Florence Boulevard
- Location: Omaha
- South end: North 19th and Chicago Streets 41°15′45.82″N 95°56′27.87″W﻿ / ﻿41.2627278°N 95.9410750°W
- North end: J.J. Pershing Drive 41°19′37.79″N 95°56′58.38″W﻿ / ﻿41.3271639°N 95.9495500°W

Construction
- Inauguration: 1892

= Florence Boulevard =

Street in Omaha, Nebraska, US

Florence Boulevard, originally known as the Prettiest Mile in Omaha Boulevard, is a boulevard-type north-south street in the northern part of Omaha, Nebraska. With the start of construction in 1892, Florence Boulevard was the first roadway in Omaha's boulevard system designed by Horace Cleveland. It was also the first in Omaha to be fully lit with electric lamps.

Today the boulevard navigates the neighborhoods of the Near North Side, including Conestoga Place, and goes north through Kountze Place, Miller Park, and the southern end of Florence, where it merges with J.J. Pershing Drive.

==About==
Originally called "The Prettiest Mile in Omaha Boulevard", it was renamed after the construction of other boulevards throughout the city. Sharing its name with the town of Florence located north of Omaha, both were named after Florence Kilbourn, a niece of a settler who helped organize the Florence Land Company in 1854.
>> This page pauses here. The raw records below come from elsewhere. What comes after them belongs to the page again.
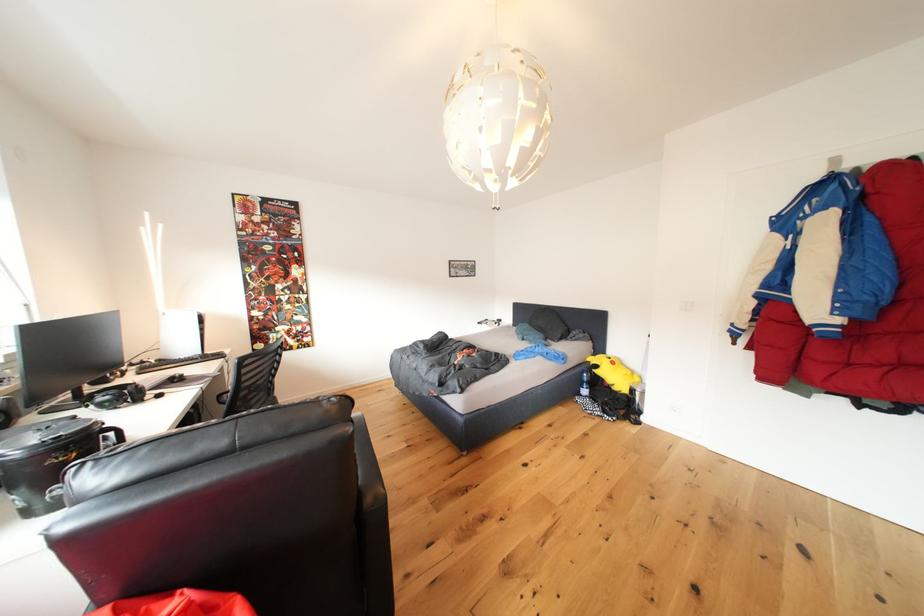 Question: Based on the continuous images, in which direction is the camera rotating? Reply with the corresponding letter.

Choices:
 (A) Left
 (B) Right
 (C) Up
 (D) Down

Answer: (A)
Florence Boulevard was originally designed to connect the city's new Miller Park with the rest of Omaha, and was designed to capture the best views of the Missouri River valley. Florence Boulevard was popular for recreational drives, first by carriage and bicycle and later by car. Tall sycamores, attractive homes and elaborately flowered medians lined the length nearest to Miller Park, and the boulevard became known as "The Prettiest Mile". Because of its level construction and absence of street car rail tracks intersecting it, Florence Boulevard was also called "the only suitable driveway in Omaha".

==History==
On October 10, 1892, the City of Omaha started building Florence Boulevard. The initial stretch of the Boulevard was constructed north from Ames Avenue to just north of Kansas Street, near the future location of Miller Park. In 1897 an existing linear road configuration along 19th and 20th Streets between Chicago and Ames was improved with landscaping and the addition of land. The Omaha Park Commission took authority of the boulevard in 1897, and the strip became the south part of Florence Boulevard.

In 1912 the city spent almost $6,000 on expenses related to the maintenance of Florence Boulevard, which then commenced at North 19th and Chicago Streets, went west to 20th Street, north to Ames Avenue, and north to Miller Park. It was reported that year that Florence Boulevard was the first roadway in Omaha to be fully lit with electric lamps.

==Present==
The boulevard remains today, although minus the park-like setting for the majority of its length. The last remainder of the landscaping remains from Fort Street north to Read Street. The City of Omaha has recently been the target of criticism over a poorly redesigned intersection along the northern section of Florence Boulevard. Notable sites along Florence Boulevard include King Science and Technology Magnet Center and Morrison Stadium.